Com base nos documentos tabulados e analisados, os tratados de pazes apresentavam uma série de características em comum. As pazes eram concedidas na sede de governo ou nas casas de moradia dos capitães-mores e dos governadores. O principal do povo indígena ou dos palmarinos, ou quaisquer um dos seus representantes, reuniam-se com o capitão-mor ou o governador e outras autoridades locais. Os principais ou seus representantes solicitavam a paz e o fim das hostilidades e se comprometiam a cumprir uma série de obrigações que eram ajustadas, acordadas ou negociadas. Após a leitura do termo, a paz era assinada.
A reunião das autoridades locais para deliberar sobre a concessão de pazes podia indicar que o capitão-mor ou governador convocava uma junta de autoridades ou membros dos poderes locais para ganhar legitimidade, ao se aconselhar sobre a concessão da paz, ou sobre os termos a serem ajustados. Dessa maneira, o capitão-mor do Ceará Jorge Correia da Silva, por solicitação dos Jaguaribara, “pôs em conselho diante dos cabos desta praça onde também assistiu o reverendo padre [Francisco Ferreira de Lemos] para no foro da consciência dar seu voto” sobre ser justo conceder pazes aos Paiacu (Oliveira, 1890, p. 142-143).

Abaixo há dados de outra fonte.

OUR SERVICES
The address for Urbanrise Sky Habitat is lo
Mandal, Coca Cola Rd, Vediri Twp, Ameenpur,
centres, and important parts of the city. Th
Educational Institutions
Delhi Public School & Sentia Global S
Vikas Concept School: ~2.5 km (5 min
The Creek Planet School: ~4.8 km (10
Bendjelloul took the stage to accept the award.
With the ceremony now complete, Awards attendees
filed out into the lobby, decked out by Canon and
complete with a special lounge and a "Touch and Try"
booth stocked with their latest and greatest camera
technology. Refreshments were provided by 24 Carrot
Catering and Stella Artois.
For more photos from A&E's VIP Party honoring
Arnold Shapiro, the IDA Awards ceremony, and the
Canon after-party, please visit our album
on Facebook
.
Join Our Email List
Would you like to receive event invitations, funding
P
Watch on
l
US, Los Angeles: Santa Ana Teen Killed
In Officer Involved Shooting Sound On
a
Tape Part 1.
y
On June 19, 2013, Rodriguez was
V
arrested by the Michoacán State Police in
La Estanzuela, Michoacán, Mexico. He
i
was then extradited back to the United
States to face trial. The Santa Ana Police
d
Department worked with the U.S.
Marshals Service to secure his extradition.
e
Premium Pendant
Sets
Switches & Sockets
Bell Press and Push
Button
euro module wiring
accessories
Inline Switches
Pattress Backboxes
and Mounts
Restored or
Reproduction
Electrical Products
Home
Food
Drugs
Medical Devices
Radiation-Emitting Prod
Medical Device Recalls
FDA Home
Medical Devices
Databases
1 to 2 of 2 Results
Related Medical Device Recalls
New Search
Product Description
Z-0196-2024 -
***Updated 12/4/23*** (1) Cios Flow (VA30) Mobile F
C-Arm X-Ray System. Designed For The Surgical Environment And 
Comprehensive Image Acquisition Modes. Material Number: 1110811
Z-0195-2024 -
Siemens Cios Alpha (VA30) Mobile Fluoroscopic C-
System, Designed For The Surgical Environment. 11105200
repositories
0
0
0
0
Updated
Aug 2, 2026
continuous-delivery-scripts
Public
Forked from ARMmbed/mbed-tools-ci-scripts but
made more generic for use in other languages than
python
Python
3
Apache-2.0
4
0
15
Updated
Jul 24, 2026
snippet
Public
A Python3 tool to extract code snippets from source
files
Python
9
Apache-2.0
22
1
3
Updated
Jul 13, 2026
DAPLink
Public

O tratado de paz concedido pelo capitão-mor Agostinho César de Andrade aos Panicú-Assú, foi feito na presença do “doutor Diogo Rangel de Castel Branco, ouvidor e auditor-geral dessas capitanias e o juiz ordinário o capitão Pedro da Costa Faleiro e o vereador Francisco Dornellas e o vereador Francisco Gomes”.7 Para debater a concessão de perdão e a realocação dos indígenas do rancho Capelinha, o capitão-mor Salvador Álvares da Silva convocou diversas autoridades da capitania, como o capitão Teodósio da Rocha; o provedor da Fazenda Real do Rio Grande, José Barbosa Leal; o sargento-mor regente do Terço dos Paulistas, José de Morais Navarro; e oficiais da Câmara de Natal.8 No caso de Pernambuco, após a entrada triunfal da embaixada de Palmares na vila do Recife, o governador convocou “em palácio D. Pedro de Almeida, o ouvidor-geral Lino Camelo, o provedor da Fazenda Real João do Rego Barros, o sargento-mor Manuel Lopes e o sargento-mor Jorge Lopes Alonso” (Lara, 2021, p. 147-148).

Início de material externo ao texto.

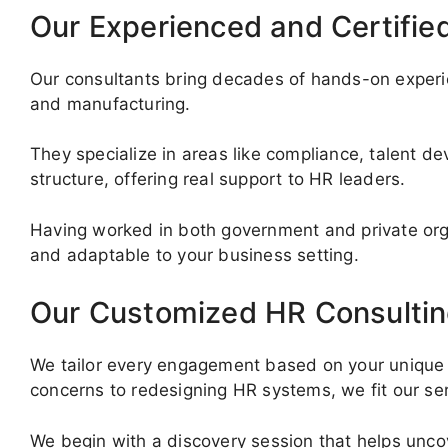
Our Experienced and Certifie
Our consultants bring decades of hands-on experie
and manufacturing.
They specialize in areas like compliance, talent d
structure, offering real support to HR leaders.
Having worked in both government and private org
and adaptable to your business setting.
Our Customized HR Consultin
We tailor every engagement based on your unique 
concerns to redesigning HR systems, we fit our serv
We begin with a discovery session that helps uncove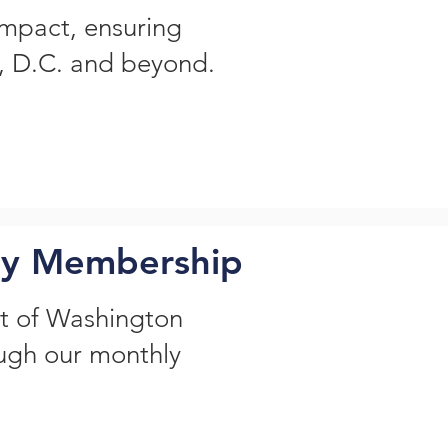
impact, ensuring
n, D.C. and beyond.
ly Membership
t of Washington
ough our monthly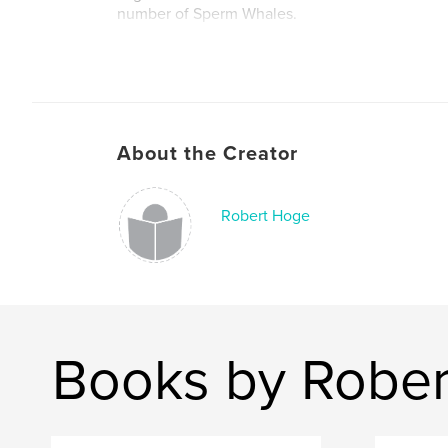
number of Sperm Whales.
About the Creator
Robert Hoge
Books by Robe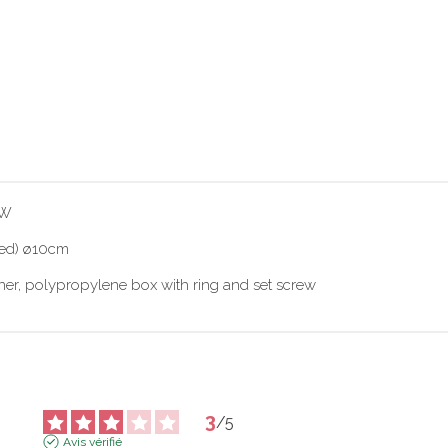
0W
fied) ø10cm
ener, polypropylene box with ring and set screw
3
/
5
Avis vérifié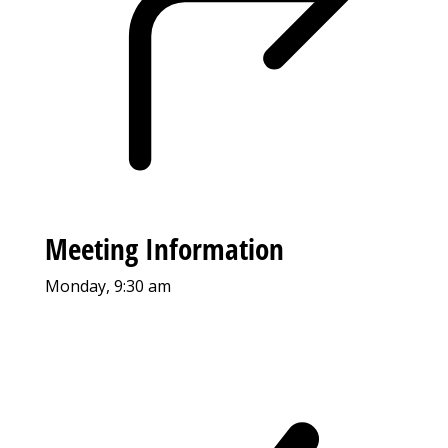
Meeting Information
Monday, 9:30 am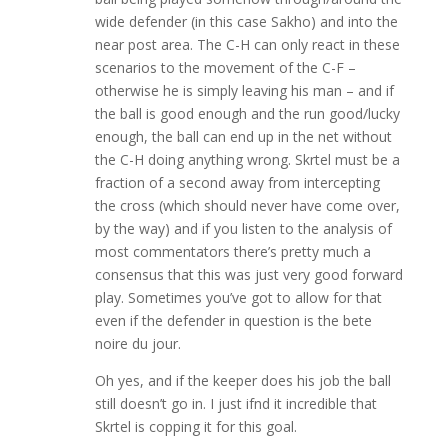
wide defender (in this case Sakho) and into the
near post area. The C-H can only react in these
scenarios to the movement of the C-F –
otherwise he is simply leaving his man – and if
the ball is good enough and the run good/lucky
enough, the ball can end up in the net without
the C-H doing anything wrong. Skrtel must be a
fraction of a second away from intercepting
the cross (which should never have come over,
by the way) and if you listen to the analysis of
most commentators there’s pretty much a
consensus that this was just very good forward
play. Sometimes you’ve got to allow for that
even if the defender in question is the bete
noire du jour.
Oh yes, and if the keeper does his job the ball
still doesn’t go in. I just ifnd it incredible that
Skrtel is copping it for this goal.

A convocação de uma junta de autoridades régias locais incluindo militares, eclesiásticos e membros dos poderes locais, representados pelos oficiais da Câmara, parece indicar uma tendência de tomadas de decisões em formas de conselhos, à imitação dos principais órgãos existentes nos reinos e nas capitanias-gerais. Francisco Cosentino apontou que os governadores-gerais frequentemente tomavam decisões colegiadas, pois “era um procedimento tão arraigado na vida política portuguesa que se estendeu para as conquistas ultramarinas” (Cosentino, 2015, p. 515-543). De fato, o governo por conselhos era uma característica da monarquia sinodal portuguesa e o uso dessa prática política em situações excepcionais aponta para a difusão desse aspecto político na governança ultramarina (Cardim, Bicalho, Rodrigues, 2014, p. 83-109). A criação de juntas ou conselhos locais, imitando o governo sinodal no reino, conferia não somente governabilidade ao capitão-mor, ao conceder participação desses grupos e instituições no governo político da capitania, mas também conferia legitimidade às decisões tomadas por ele, já que eram chanceladas pelos principais grupos políticos e instituições locais. Dessa forma, a ausência de autoridades consultadas na concessão de determinados tratados de pazes pode indicar problemas de governabilidade ou de oposição dos poderes locais às estratégias de condução da guerra optadas pelos capitães-mores (Alencar, 2017, p. 113-128).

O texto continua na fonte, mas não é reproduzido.